You should get the basics right, states Lawrence Orans, Research Director, Gartner Inc, who believes this is something even big corporate houses overlook. According to him, adopting good practice techniques such as having a vulnerability management system in place, keeping security patches up to date, and continually testing the security health of the IT infrastructure can reduce the likelihood of accidental compromise. It is also important to have response plan, a recovery plan, security awareness and training as well as have a re-assessment program. “As part of the re-assessment process, an organization should design a risk register to allocate funds and resources to protect the assets . these aspects are most valuable to the organisation but often overlooked,” says Orans adding that a third party security audit can also add greater transparency and help in reducing threats.

Take security to the boardroom

Today security is already finding a place in the boardroom agenda today, rather than remaining a sole domain of the IT department and the trend will continue to rise in the coming months. The focus today should be on quick detection and response. Every organization should follow the five steps include, minding the gap between business and IT security, identifying targets, evolving key security control, adding newer delivery mechanisms and repeating and reviewing the security measures frequently. “With the proliferation of BYOD, big data, social and cloud computing, enterprises should identify the right security solutions,” he says. He also believes that the role of the CSO should be well defined in the coming months and there will be high demand for data scientists and security analysts to analyze and correlate security data and unstructured business data to apply it in the real time setting and environment.

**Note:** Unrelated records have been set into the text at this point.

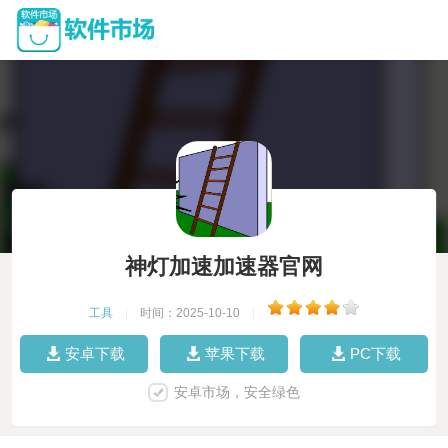
神灯加速加速器官网
工具
|
时间：2025-10-10
|
安卓下载
苹果下载
PC下载
安卓市场，安全绿色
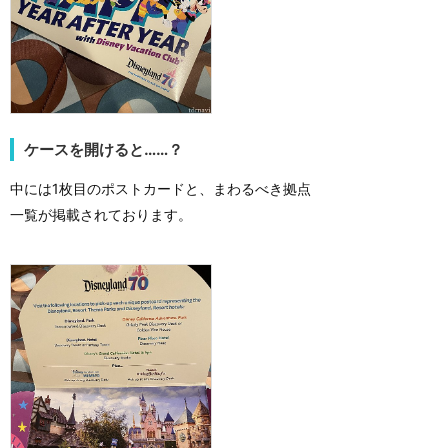
ケースを開けると……？
中には1枚目のポストカードと、まわるべき拠点
一覧が掲載されております。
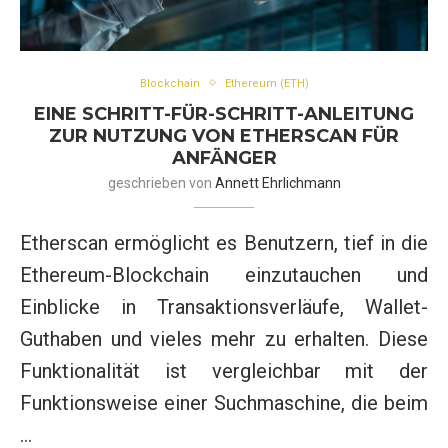
Blockchain
Ethereum (ETH)
EINE SCHRITT-FÜR-SCHRITT-ANLEITUNG
ZUR NUTZUNG VON ETHERSCAN FÜR
ANFÄNGER
geschrieben von
Annett Ehrlichmann
Etherscan ermöglicht es Benutzern, tief in die
Ethereum-Blockchain einzutauchen und
Einblicke in Transaktionsverläufe, Wallet-
Guthaben und vieles mehr zu erhalten. Diese
Funktionalität ist vergleichbar mit der
Funktionsweise einer Suchmaschine, die beim
…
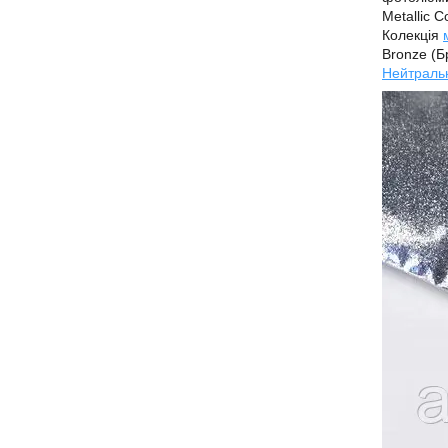
Metallic Co
Колекція
Bronze (Б
Нейтраль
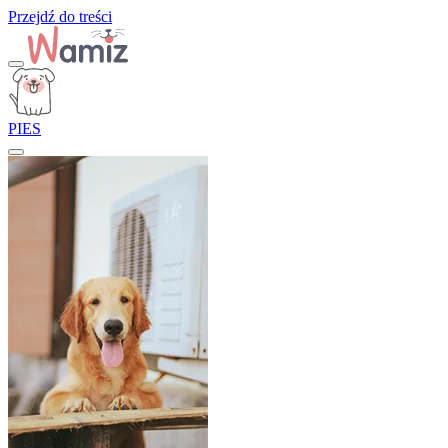
Przejdź do treści
PIES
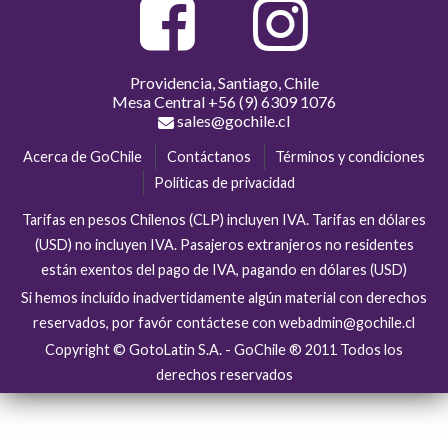
Providencia, Santiago, Chile
Mesa Central
+56 (9) 6309 1076
sales@gochile.cl
Acerca de GoChile
Contáctanos
Términos y condiciones
Políticas de privacidad
Tarifas en pesos Chilenos (CLP) incluyen IVA. Tarifas en dólares
(USD) no incluyen IVA. Pasajeros extranjeros no residentes
están exentos del pago de IVA, pagando en dólares (USD)
Si hemos incluído inadvertidamente algún material con derechos
reservados, por favór contáctese con webadmin@gochile.cl
Copyright © GotoLatin S.A. - GoChile ® 2011 Todos los
derechos reservados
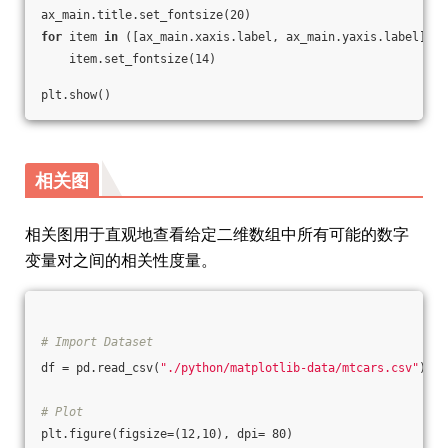
ax_main.title.set_fontsize(20)
for
 item 
in
 ([ax_main.xaxis.label, ax_main.yaxis.label] + 
    item.set_fontsize(14)
plt.show()
相关图
相关图用于直观地查看给定二维数组中所有可能的数字
变量对之间的相关性度量。
# Import Dataset
df = pd.read_csv(
"./python/matplotlib-data/mtcars.csv"
)
# Plot
plt.figure(figsize=(12,10), dpi= 80)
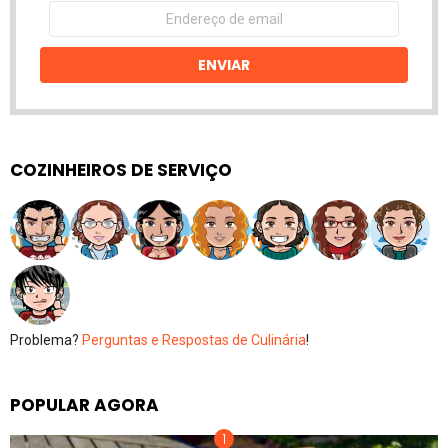
Endereço
de
email
ENVIAR
COZINHEIROS DE SERVIÇO
Problema?
Perguntas e Respostas de Culinária
!
POPULAR AGORA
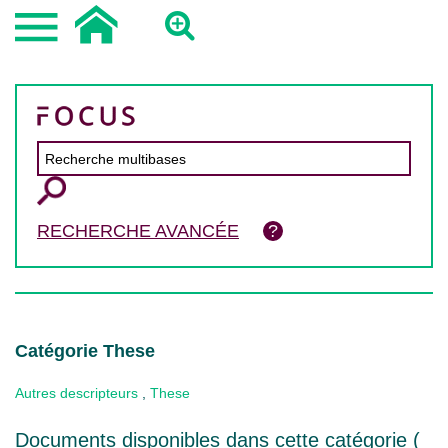
RECHERCHE AVANCÉE
Catégorie These
Autres descripteurs
,
These
Documents disponibles dans cette catégorie (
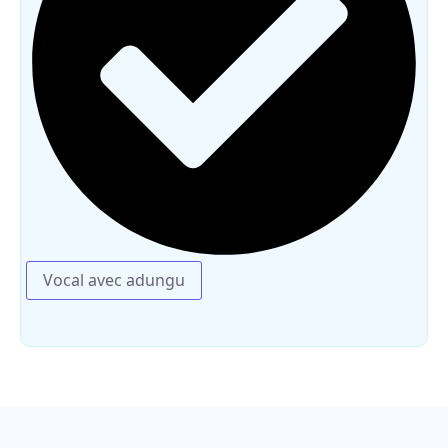
Vocal avec adungu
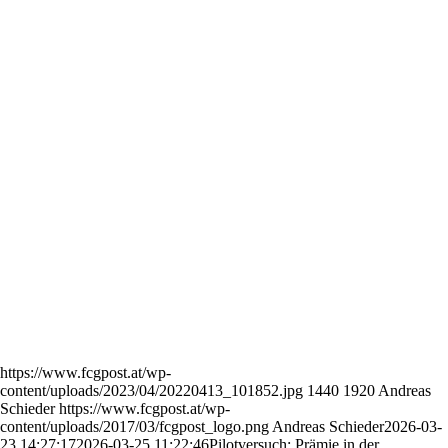
https://www.fcgpost.at/wp-
content/uploads/2023/04/20220413_101852.jpg
1440
1920
Andreas
Schieder
https://www.fcgpost.at/wp-
content/uploads/2017/03/fcgpost_logo.png
Andreas Schieder
2026-03-
23 14:27:17
2026-03-25 11:22:46
Pilotversuch: Prämie in der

Create security awareness among employees

The final line of defense is the people in the organization, the most valuable asset of a business. Andy Steingruebl, senior manager, customer and eco-system security at PayPal advocates a thorough security awareness training and education program. “With the right level of training, employees of an organisation can function as human intrusion detection systems in every part of the business,” says Steingruebl. Employees are not something to be controlled or locked down,” he says. Instead senior executives (both IT and business) should have explained the real risks and the potential consequences of a successful attack and how they can fight that collectively.

To sum up, attacks in the industry will continue to be more crafty and sophisticated. It needs to be ensured there is greater cooperation in the industry, between security professionals, management, and IT. In the long run, education and training in the cyber space should be an integral part of every organization’s business agenda.